Juzgar al juez por hacer su trabajo

La ex jueza María Laura Garrigós de Rébori, quien dirigió el colectivo Justicia Legítima definió la maniobra del Gobierno nacional de desplazar al juez federal Alejo Ramos Padilla como “una vergüenza” y consideró que sería “un suicidio” que los integrantes del Consejo de la Magistratura avalen la denuncia del Poder Ejecutivo.

La ex magistrada aseguró, durante una entrevista radial, que lo que está ocurriendo con el juez de Dolores “es absolutamente bizarro”. Es más, indicó que “Ramos Padilla no ha hecho más que cumplir con una convocatoria de los legisladores” en su comparecencia ante la Comisión de Libertad de Expresión de la Cámara de Diputados, planteó Garrigós, quien agregó que durante su exposición, el juez “tampoco ha revelado ningún dato que no pueda revelar”.

Por ese motivo, Garrigós de Rébori opinó que “sería un suicidio” que los consejeros representantes de la magistratura en el Consejo acompañen la denuncia del Ejecutivo ya que “el juicio político a un juez por hacer su trabajo es una locura. Si esto sucede habría que reformar la constitución para ver qué se hace con un organismo con tal nivel de corrupción ideológica”, sostuvo.

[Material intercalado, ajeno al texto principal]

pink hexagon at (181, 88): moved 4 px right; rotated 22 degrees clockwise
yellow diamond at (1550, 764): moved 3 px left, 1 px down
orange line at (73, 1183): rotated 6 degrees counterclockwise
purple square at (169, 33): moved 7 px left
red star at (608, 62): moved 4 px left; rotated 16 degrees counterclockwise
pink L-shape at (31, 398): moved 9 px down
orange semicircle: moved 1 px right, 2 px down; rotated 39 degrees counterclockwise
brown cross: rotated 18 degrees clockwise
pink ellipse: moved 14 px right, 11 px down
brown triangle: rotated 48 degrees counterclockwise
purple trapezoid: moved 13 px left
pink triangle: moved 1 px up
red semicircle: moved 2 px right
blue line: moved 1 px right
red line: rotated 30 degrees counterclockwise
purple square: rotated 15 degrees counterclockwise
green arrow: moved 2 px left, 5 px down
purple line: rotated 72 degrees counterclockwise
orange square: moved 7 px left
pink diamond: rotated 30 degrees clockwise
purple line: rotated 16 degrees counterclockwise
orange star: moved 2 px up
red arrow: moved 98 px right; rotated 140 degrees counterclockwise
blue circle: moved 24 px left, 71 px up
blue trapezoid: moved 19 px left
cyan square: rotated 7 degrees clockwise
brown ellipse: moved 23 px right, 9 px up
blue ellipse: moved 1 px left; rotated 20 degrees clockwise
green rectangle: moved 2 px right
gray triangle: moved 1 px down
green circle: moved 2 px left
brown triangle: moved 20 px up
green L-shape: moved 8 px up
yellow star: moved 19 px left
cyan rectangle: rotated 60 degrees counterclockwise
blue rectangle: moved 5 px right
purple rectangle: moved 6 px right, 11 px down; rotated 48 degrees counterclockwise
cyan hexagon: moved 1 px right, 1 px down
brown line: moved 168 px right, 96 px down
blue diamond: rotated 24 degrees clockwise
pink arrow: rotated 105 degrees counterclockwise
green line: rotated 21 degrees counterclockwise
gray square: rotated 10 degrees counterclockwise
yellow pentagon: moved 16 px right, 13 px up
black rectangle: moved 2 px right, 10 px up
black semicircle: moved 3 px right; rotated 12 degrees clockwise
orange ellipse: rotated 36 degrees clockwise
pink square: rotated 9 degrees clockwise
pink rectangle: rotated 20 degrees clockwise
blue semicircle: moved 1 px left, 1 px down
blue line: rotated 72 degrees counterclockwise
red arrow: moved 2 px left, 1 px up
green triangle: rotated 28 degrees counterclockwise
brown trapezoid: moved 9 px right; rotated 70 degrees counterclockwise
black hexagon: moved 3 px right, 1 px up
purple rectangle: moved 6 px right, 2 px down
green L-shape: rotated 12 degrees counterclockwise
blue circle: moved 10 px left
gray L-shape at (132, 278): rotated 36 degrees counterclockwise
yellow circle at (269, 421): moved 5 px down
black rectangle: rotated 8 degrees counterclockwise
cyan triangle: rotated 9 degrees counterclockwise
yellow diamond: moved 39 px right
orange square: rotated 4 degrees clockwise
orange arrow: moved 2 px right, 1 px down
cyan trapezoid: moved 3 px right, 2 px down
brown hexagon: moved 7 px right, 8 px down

Más temprano, la asociación Justicia Legítima rechazó “enfática y republicanamente” el pedido de juicio político al juez Alejo Ramos Padilla que el Poder Ejecutivo anunció que presentará el lunes ante el Consejo de la Magistratura. A través de un comunicado consideraron la estrategia del oficialismo como “un verdadero ultraje para la democracia”. El colectivo también reclamó a “las autoridades correspondientes” que brinden “los medios materiales y humanos necesarios” para que Ramos Padilla pueda continuar investigando la red de espionaje y extorsión política, mediática y judicial que quedó al descubierto a partir de la denuncia contra el falso abogado Marcelo D’Alessio y que, además, garantice “la seguridad personal del juez y sus colaboradores”.

Para los jueces y fiscales que integran la agrupación, la amenaza del Gobierno nacional de iniciar juicio político a Ramos Padilla es “inadmisible” ya que “entraña el peligro de abortar una causa que podría ser la piedra angular de la reconstrucción moral de un Poder Judicial desprestigiado y desde luego divorciado de la sociedad”.

Si todo sucede como el Ministerio de Justicia y Derechos Humanos anunció el pasado viernes, el lunes el representante del Poder Ejecutivo en el Consejo de la Magistratura presentará ante la Comisión Acusación y Disciplina de esa entidad una denuncia en contra del juez federal de Dolores por haber incurrido en una “manifiesta actuación irregular y violatoria de los deberes de imparcialidad y reserva” al explicar la causa que tiene en sus manos ante el Congreso nacional.

La entidad consideró que el peligro de la “naturalización” de la denuncia contra jueces como “metodología habitual cada vez que se rozan intereses del poder” es un “consecuente disciplinamiento hacia todo el poder judicial, comprometiendo pilares fundamentales de la república”. “La división de poderes es un paradigma cardinal cuyo quebrantamiento conlleva la destrucción del estado de derecho”, apuntaron.